The Saudi cinema industry is new, but cinema is a global art and language that brings together people from across the globe. Saudi cinema does not mean inventing a new cinema, but it means narrating new stories from new perspectives and methods. Cinema has not abandoned us and we did not abandon it. Today, however, we are witnessing a unique cultural and artistic revolution that will rebuild new and creative cinematic scenes.
What measures are in place so that the festival will be held safely and successfully amid the coronavirus pandemic and emergence of new variants, especially with the detection of the omicron variant in the United States and Europe?
There is no doubt that the global pandemic is an additional challenge in organizing such an international festival. Saudi Arabia has, however, managed to take a preemptive approach in ensuring the safety of its citizens, residents and visitors. Indeed, several preventive measures, including the inoculation of over 83 percent of the population with two doses of the vaccine, have been taken. As it stands, less than 40 new coronavirus cases are being reported daily.
Throughout the buildup to the festival, we have worked closely with the concerned parties and learned from other festivals, such as Cannes and Venice. We have therefore, put in place the best safety measures.

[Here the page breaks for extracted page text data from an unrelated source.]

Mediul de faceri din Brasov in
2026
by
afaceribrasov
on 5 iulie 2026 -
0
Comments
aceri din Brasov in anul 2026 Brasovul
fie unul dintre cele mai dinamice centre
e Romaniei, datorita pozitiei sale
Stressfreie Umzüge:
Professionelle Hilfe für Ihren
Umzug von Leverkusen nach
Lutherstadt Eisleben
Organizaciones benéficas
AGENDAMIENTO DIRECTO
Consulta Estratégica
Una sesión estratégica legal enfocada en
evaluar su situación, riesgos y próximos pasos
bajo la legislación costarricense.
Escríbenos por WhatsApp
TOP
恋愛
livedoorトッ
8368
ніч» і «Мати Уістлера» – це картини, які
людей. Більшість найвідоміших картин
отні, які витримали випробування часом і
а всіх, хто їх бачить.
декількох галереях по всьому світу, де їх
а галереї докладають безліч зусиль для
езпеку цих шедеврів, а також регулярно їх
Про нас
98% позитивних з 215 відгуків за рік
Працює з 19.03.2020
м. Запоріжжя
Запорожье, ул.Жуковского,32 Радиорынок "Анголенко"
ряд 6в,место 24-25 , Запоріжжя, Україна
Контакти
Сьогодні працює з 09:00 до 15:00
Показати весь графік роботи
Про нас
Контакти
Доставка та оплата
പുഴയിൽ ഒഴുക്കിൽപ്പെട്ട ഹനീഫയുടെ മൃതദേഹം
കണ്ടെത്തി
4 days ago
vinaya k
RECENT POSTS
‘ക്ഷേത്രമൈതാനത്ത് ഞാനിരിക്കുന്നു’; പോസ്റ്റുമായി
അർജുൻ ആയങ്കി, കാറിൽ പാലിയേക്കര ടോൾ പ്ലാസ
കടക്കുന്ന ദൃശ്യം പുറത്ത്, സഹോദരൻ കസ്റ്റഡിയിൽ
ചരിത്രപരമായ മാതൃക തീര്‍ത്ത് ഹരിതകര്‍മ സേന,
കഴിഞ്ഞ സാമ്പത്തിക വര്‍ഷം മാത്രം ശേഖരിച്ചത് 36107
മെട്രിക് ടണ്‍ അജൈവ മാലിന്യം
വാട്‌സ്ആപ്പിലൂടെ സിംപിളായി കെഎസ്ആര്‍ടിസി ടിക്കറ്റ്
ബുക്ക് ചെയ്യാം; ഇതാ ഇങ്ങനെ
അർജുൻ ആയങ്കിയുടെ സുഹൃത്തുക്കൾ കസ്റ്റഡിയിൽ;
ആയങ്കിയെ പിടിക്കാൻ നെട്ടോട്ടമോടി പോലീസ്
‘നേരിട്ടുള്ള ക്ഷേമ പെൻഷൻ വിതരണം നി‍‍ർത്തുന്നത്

Mohammed Al-Turki has not only reached Hollywood, but has become part of that world, both on the professional and personal levels. How did that happen? What advice do you give people wishing to break into that world and continue in it?
I met several talents and stars when I was pursuing my college education in Britain. I forged a network of relations, especially with Hollywood. I met the Hilton family and through them, more cinema industry personalities and celebrities. I sought to build on these ties and employ them after entering the world of production.
We build a very special relationship with the film crew when we begin producing a work. We become a family whose main concern is offering a work that pleases the audience. Among others, I met film star Richard Gere through my movies. We embarked on the promotion of the film in Rome, New York, London, Abu Dhabi and the rest of the world.
I later worked with Zac Efron, Dennis Quad and Heather Graham when I produced the film "At Any Price". The movie was first screened at the Venice Film Festival. We then moved on to promote it in London, New York and other cities.
In addition to production, I have contributed to several charity events and activities that are backed by cinema, including working along with Sean Penn at the amfAR gala.
My general advice to people wanting to enter the field is be patient and then persevere and work hard to achieve your goals. Success does not come easily and dreams are achieved with determination.
Saudi directors have lamented that Saudi films are quick to be removed from cinemas and that people are not eager to watch them, except on rare occasions, even though the Kingdom boasts a large movie-going audience. What do you believe is the reason for this?
Just a few years ago, Saudi cinema was just a dream. Even when feature length Saudi films were produced, their screening was limited to festivals and cinema clubs. Today, we are witnessing more productions and more films that are geared towards the general public. We are also witnessing festival films and awards, which makes us optimistic.
We believe that even though it is still new, Saudi cinema can compete and will take its place on the local and international scenes. It is too early and unfair to measure the number of viewers and performance of Saudi cinema at the box office. After all, cinema had only returned to Saudi Arabia in 2019, then a year later we were confronted with the pandemic.
Our first international film festival is about to be held. Let is give ourselves some time. The future holds several surprises and we are very optimistic that Saudi cinema is transitioning from just cinematic activity to a complete cinema industry.